Time is tricky because each machine on a network has its own clock, and some may be faster or slower than others. Clocks can be synchronized to a degree though, by using the Network Time Protocol (NTP). It works by adjusting clocks using time reported from a group of servers. The group of servers get their time from a GPS receiver.
Monotonic vs Time-of-Day Clocks #
Modern computers have at least two different kinds of clocks: a time-of-day clock and a monotonic clock.
Time-of-day clocks #
These are like standard clocks, which just return the current date and time according to a calendar. These clocks are typically synchronized with NTP, which means that timestamps should match across machine ideally.
Note that if the local clock is too far ahead of NTP, it may appear to jump back to a previous point in time. It could also jump due to leap seconds. The tendency of these clocks to jump make them unsuitable for measuring elapsed time.
Monotonic Clocks #
These clocks are suitable for measuring a duration like a timeout or response time. They are guaranteed to move forward in time (unlike a time-of-day clock which may jump back in time).
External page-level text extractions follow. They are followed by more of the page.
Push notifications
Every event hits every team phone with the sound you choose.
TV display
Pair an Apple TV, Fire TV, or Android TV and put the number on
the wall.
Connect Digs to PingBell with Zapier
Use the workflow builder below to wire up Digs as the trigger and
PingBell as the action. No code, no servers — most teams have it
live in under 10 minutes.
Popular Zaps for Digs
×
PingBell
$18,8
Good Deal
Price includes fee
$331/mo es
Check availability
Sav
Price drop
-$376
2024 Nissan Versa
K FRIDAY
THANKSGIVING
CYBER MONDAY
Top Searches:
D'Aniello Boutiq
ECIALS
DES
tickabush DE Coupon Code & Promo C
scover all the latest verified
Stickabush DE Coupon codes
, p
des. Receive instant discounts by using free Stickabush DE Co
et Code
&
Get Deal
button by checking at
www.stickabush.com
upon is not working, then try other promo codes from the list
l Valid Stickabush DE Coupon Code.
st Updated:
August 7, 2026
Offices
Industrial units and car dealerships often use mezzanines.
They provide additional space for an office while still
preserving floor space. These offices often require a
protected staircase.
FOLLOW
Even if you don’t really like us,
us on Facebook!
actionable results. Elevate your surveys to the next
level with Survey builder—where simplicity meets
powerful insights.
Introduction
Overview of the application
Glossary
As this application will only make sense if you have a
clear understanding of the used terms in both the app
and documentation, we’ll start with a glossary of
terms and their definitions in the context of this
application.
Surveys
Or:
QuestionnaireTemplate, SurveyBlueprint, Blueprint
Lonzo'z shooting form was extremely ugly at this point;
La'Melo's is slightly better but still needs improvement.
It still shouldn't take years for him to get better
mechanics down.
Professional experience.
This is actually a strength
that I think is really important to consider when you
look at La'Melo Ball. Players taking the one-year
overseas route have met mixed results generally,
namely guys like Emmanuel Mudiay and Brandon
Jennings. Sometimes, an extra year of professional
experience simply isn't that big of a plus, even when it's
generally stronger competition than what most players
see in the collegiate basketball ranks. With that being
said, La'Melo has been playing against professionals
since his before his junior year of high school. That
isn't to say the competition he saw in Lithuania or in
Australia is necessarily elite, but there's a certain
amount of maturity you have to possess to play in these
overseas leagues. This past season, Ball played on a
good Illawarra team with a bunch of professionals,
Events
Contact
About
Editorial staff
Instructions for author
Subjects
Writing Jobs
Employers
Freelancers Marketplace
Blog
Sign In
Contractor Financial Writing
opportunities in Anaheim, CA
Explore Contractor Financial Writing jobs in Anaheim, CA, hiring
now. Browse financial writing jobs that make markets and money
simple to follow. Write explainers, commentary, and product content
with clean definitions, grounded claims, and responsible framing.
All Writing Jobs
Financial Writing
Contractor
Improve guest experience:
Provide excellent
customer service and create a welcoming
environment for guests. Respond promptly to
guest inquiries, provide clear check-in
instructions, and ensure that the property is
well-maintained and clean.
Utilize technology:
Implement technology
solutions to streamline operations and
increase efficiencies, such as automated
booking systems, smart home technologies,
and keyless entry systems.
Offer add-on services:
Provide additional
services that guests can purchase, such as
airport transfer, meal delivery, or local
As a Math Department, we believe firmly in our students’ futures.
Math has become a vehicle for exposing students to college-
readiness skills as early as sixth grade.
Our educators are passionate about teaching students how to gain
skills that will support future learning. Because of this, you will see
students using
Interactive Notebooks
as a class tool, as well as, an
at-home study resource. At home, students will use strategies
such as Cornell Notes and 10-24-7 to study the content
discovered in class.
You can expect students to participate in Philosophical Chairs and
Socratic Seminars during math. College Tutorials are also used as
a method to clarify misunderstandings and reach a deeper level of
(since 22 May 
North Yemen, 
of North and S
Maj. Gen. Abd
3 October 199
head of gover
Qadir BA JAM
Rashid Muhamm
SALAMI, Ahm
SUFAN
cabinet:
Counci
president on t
System.nanoTime() in Java is a monotonic clock. With a monotonic clock, you can check the value at a point in time, perform an action, then check the value again and then use the difference between the two values to measure time elapsed between the two checks.
Monotonic clocks are fine for measuring elapsed time, because they do not assume any synchronization between nodes' clocks.
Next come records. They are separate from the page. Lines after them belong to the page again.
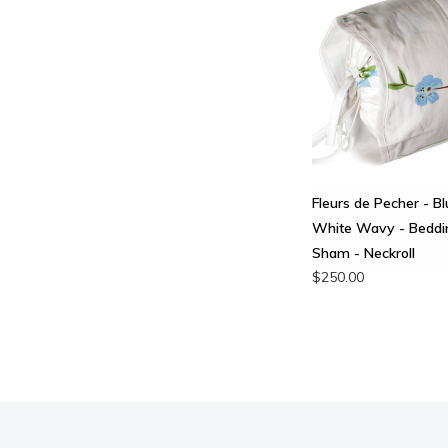
Fleurs de Pecher - Bl
White Wavy - Beddi
Sham - Neckroll
$250.00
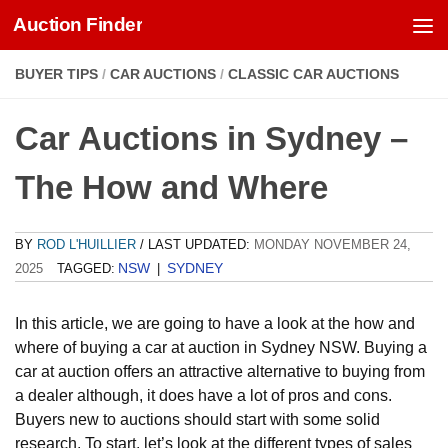
Auction Finder
Skip to content
BUYER TIPS
/
CAR AUCTIONS
/
CLASSIC CAR AUCTIONS
Car Auctions in Sydney –
The How and Where
BY
ROD L'HUILLIER
/ LAST UPDATED:
MONDAY NOVEMBER 24,
NSW
SYDNEY
2025
TAGGED:
|
In this article, we are going to have a look at the how and
where of buying a car at auction in Sydney NSW. Buying a
car at auction offers an attractive alternative to buying from
a dealer although, it does have a lot of pros and cons.
Buyers new to auctions should start with some solid
research. To start, let’s look at the different types of sales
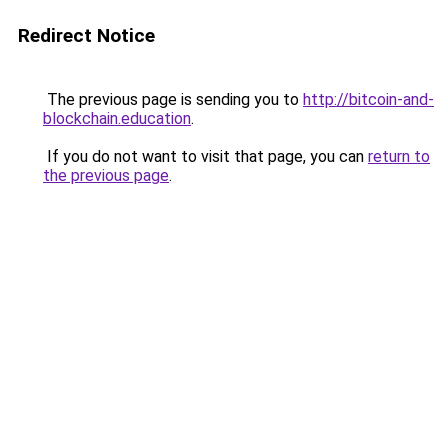
Redirect Notice
The previous page is sending you to
http://bitcoin-and-
blockchain.education
.
If you do not want to visit that page, you can
return to
the previous page
.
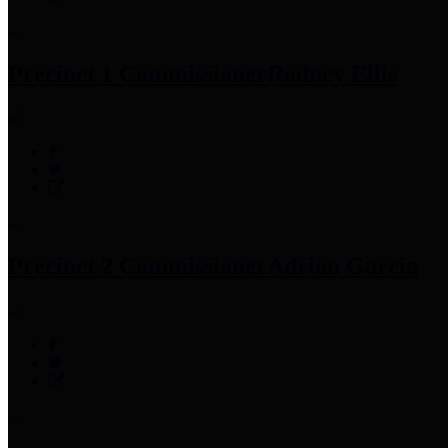
Precinct 1 Commissioner
Rodney Ellis
Precinct 2 Commissioner
Adrian Garcia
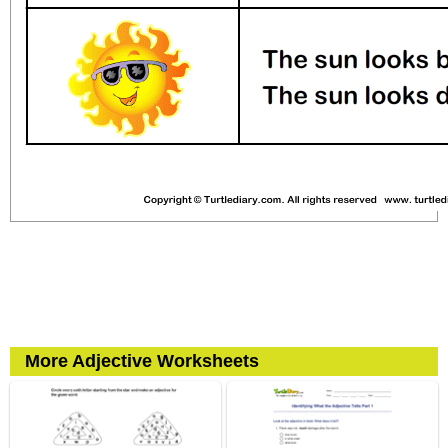
More Adjective Worksheets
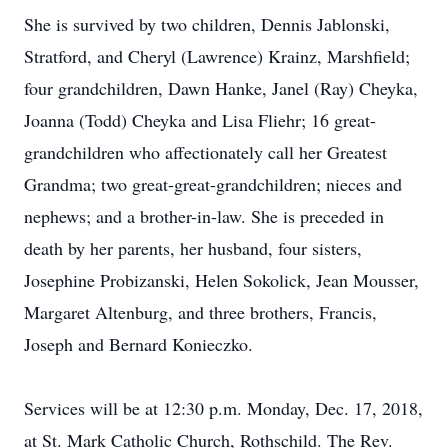
She is survived by two children, Dennis Jablonski,
Stratford, and Cheryl (Lawrence) Krainz, Marshfield;
four grandchildren, Dawn Hanke, Janel (Ray) Cheyka,
Joanna (Todd) Cheyka and Lisa Fliehr; 16 great-
grandchildren who affectionately call her Greatest
Grandma; two great-great-grandchildren; nieces and
nephews; and a brother-in-law. She is preceded in
death by her parents, her husband, four sisters,
Josephine Probizanski, Helen Sokolick, Jean Mousser,
Margaret Altenburg, and three brothers, Francis,
Joseph and Bernard Konieczko.
Services will be at 12:30 p.m. Monday, Dec. 17, 2018,
at St. Mark Catholic Church, Rothschild. The Rev.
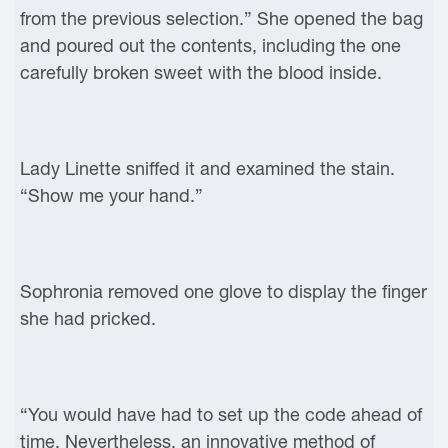
from the previous selection.” She opened the bag
and poured out the contents, including the one
carefully broken sweet with the blood inside.
Lady Linette sniffed it and examined the stain.
“Show me your hand.”
Sophronia removed one glove to display the finger
she had pricked.
“You would have had to set up the code ahead of
time. Nevertheless, an innovative method of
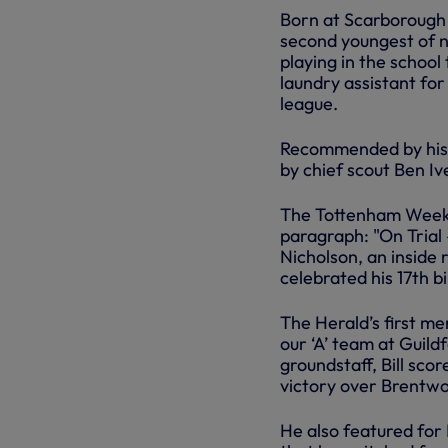
Born at Scarborough 
second youngest of n
playing in the school
laundry assistant for
league.
Recommended by his m
by chief scout Ben Iv
The Tottenham Weekly
paragraph: "On Trial 
Nicholson, an inside
celebrated his 17th bi
The Herald’s first me
our ‘A’ team at Guil
groundstaff, Bill scor
victory over Brentwo
He also featured for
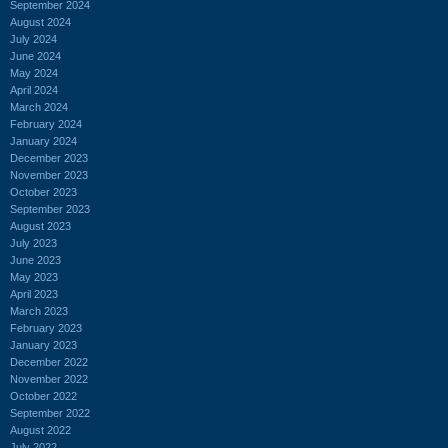
September 2024
August 2024
July 2024
June 2024
May 2024
April 2024
March 2024
February 2024
January 2024
December 2023
November 2023
October 2023
September 2023
August 2023
July 2023
June 2023
May 2023
April 2023
March 2023
February 2023
January 2023
December 2022
November 2022
October 2022
September 2022
August 2022
July 2022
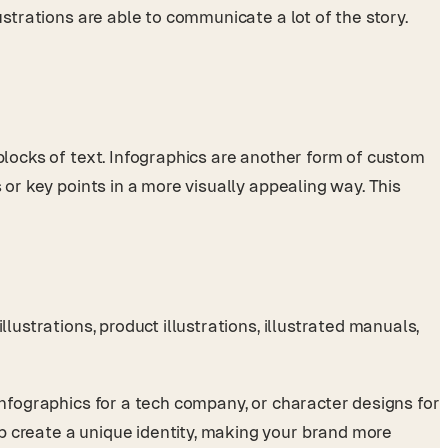
ustrations are able to communicate a lot of the story.
 blocks of text. Infographics are another form of custom
 or key points in a more visually appealing way. This
lustrations, product illustrations, illustrated manuals,
infographics for a tech company, or character designs for
p create a unique identity, making your brand more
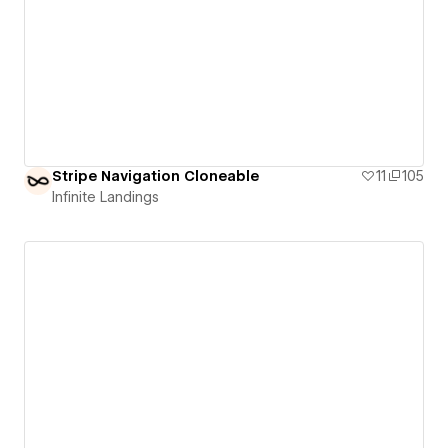
Stripe Navigation Cloneable
11
105
Infinite Landings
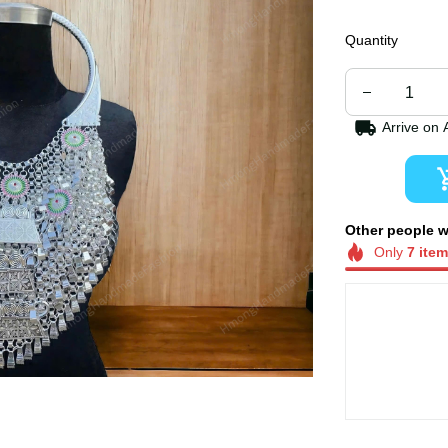
Quantity
Arrive on
Other people 
now.
Only
7
ite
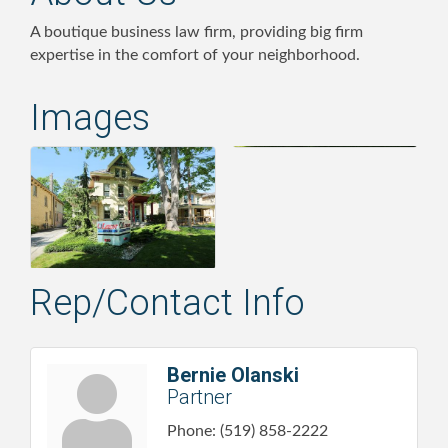
A boutique business law firm, providing big firm
expertise in the comfort of your neighborhood.
Images
Rep/Contact Info
Bernie Olanski
Partner
Phone:
(519) 858-2222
Clock Synchronization and Accuracy #
Unlike monotonic clocks which don't need synchronization, time-of-day clocks must be synchronized with an NTP server or another external time source. However, NTP and hard clocks are not as reliable or accurate as one might hope. For example:
- The quartz clock in a computer isn't very accurate. It may go faster or slower than it should. It can vary depending on the temperature of the machine. Basically, it drifts.
- If the computer's clock drifts too much from an NTP server, it may refuse to synchronize, or the computer's clock will be forcibly reset. Any application that's observing this app may see time go backward or jump forward.
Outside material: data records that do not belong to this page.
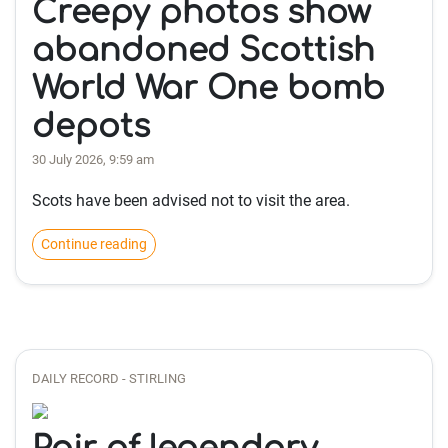
Creepy photos show
abandoned Scottish
World War One bomb
depots
30 July 2026, 9:59 am
Scots have been advised not to visit the area.
Continue reading
DAILY RECORD - STIRLING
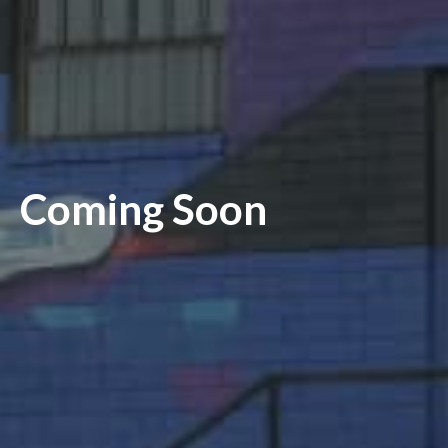
Coming Soon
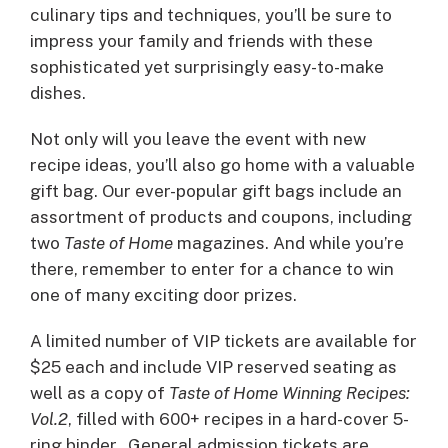
culinary tips and techniques, you’ll be sure to
impress your family and friends with these
sophisticated yet surprisingly easy-to-make
dishes.
Not only will you leave the event with new
recipe ideas, you’ll also go home with a valuable
gift bag. Our ever-popular gift bags include an
assortment of products and coupons, including
two
Taste of Home
magazines. And while you’re
there, remember to enter for a chance to win
one of many exciting door prizes.
A limited number of VIP tickets are available for
$25 each and include VIP reserved seating as
well as a copy of
Taste of Home Winning Recipes:
Vol.2
, filled with 600+ recipes in a hard-cover 5-
ring binder. General admission tickets are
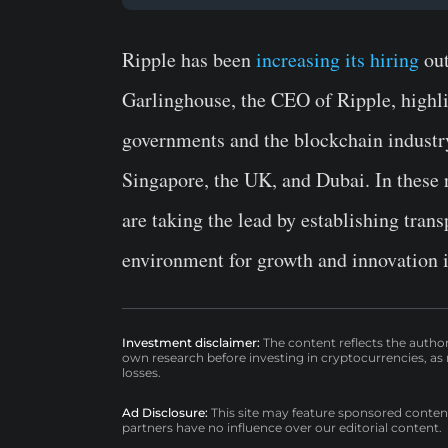
Ripple has been
increasing its hiring
out
Garlinghouse, the CEO of Ripple, highl
governments and the blockchain industry
Singapore, the UK, and Dubai. In these 
are taking the lead by establishing trans
environment for growth and innovation i
Investment disclaimer:
The content reflects the autho
own research before investing in cryptocurrencies, as n
losses.
Ad Disclosure:
This site may feature sponsored content a
partners have no influence over our editorial content.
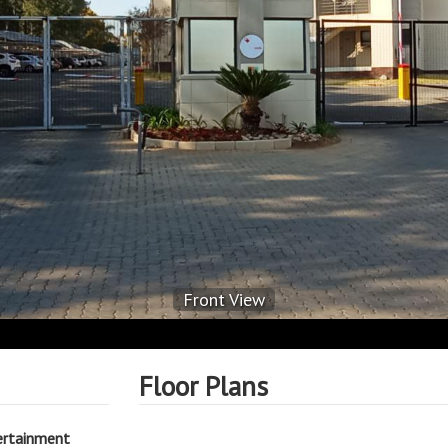
Front View
Floor Plans
ertainment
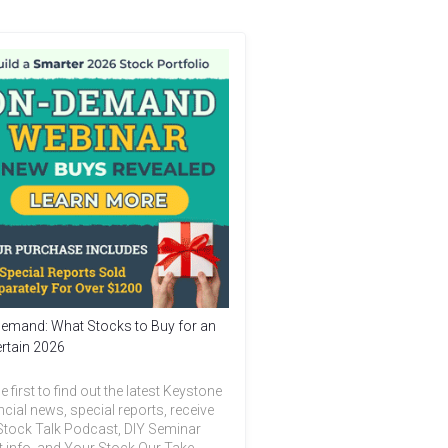
emand: What Stocks to Buy for an
rtain 2026
e first to find out the latest Keystone
ncial news, special reports, receive
Stock Talk Podcast, DIY Seminar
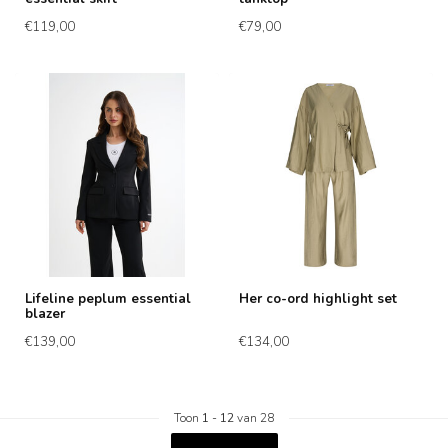
€119,00
€79,00
Lifeline peplum essential
Her co-ord highlight set
blazer
€139,00
€134,00
Toon
1
-
12
van 28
- NTP synchronization is only as good as the network delay, so there's a limit to accuracy on a congested network with variable packet delays. An experiment showed that only a minimum error of 35ms is achievable when synchronizing over the internet, though the error can be up to a second when we have occasional spikes in network delay.
- Leap seconds will lead to a minute that is 59 seconds or 61 seconds long. If a system isn't designed to handle leap seconds, this can lead to a crash. (http://www.somebits.com/weblog/tech/bad/leap-second-2012.html)
- The hardware clock is virtualized in virtual machines. When multiple virtual machines share a CPU core, each VM is paused for tens of milliseconds while another VM is running. For an application running on a VM, it can look like the clock suddenly jumped forward.
Nevertheless, it's possible to achieve very good clock accuracy with significant investment into resources. For example, the MiFID II European regulation for financial companies mandates that HFT funds synchronize their clocks within 100 microseconds of UTC, to help debug market anomalies like "flash crashes".
Relying on Synchronized Clocks #
While clocks may seem simple and straightforward, they have a good number of pitfalls. Some of the issues that may arise are:
- Time of day clocks can move backward in time
- A day may not exactly have 86400 seconds
- The time on a node may differ from the time on another.
Like with unreliable networks, robust software must be prepared to deal with incorrect clocks. Dealing with incorrect clocks can be even trickier because the problems caused by this can easily go unnoticed. A faulty CPU or misconfigured network is easier to detect, as the system would not work at all. However, for a defective clock, things will generally look fine. We're more likely to experience silent and subtle data loss than a dramatic crash.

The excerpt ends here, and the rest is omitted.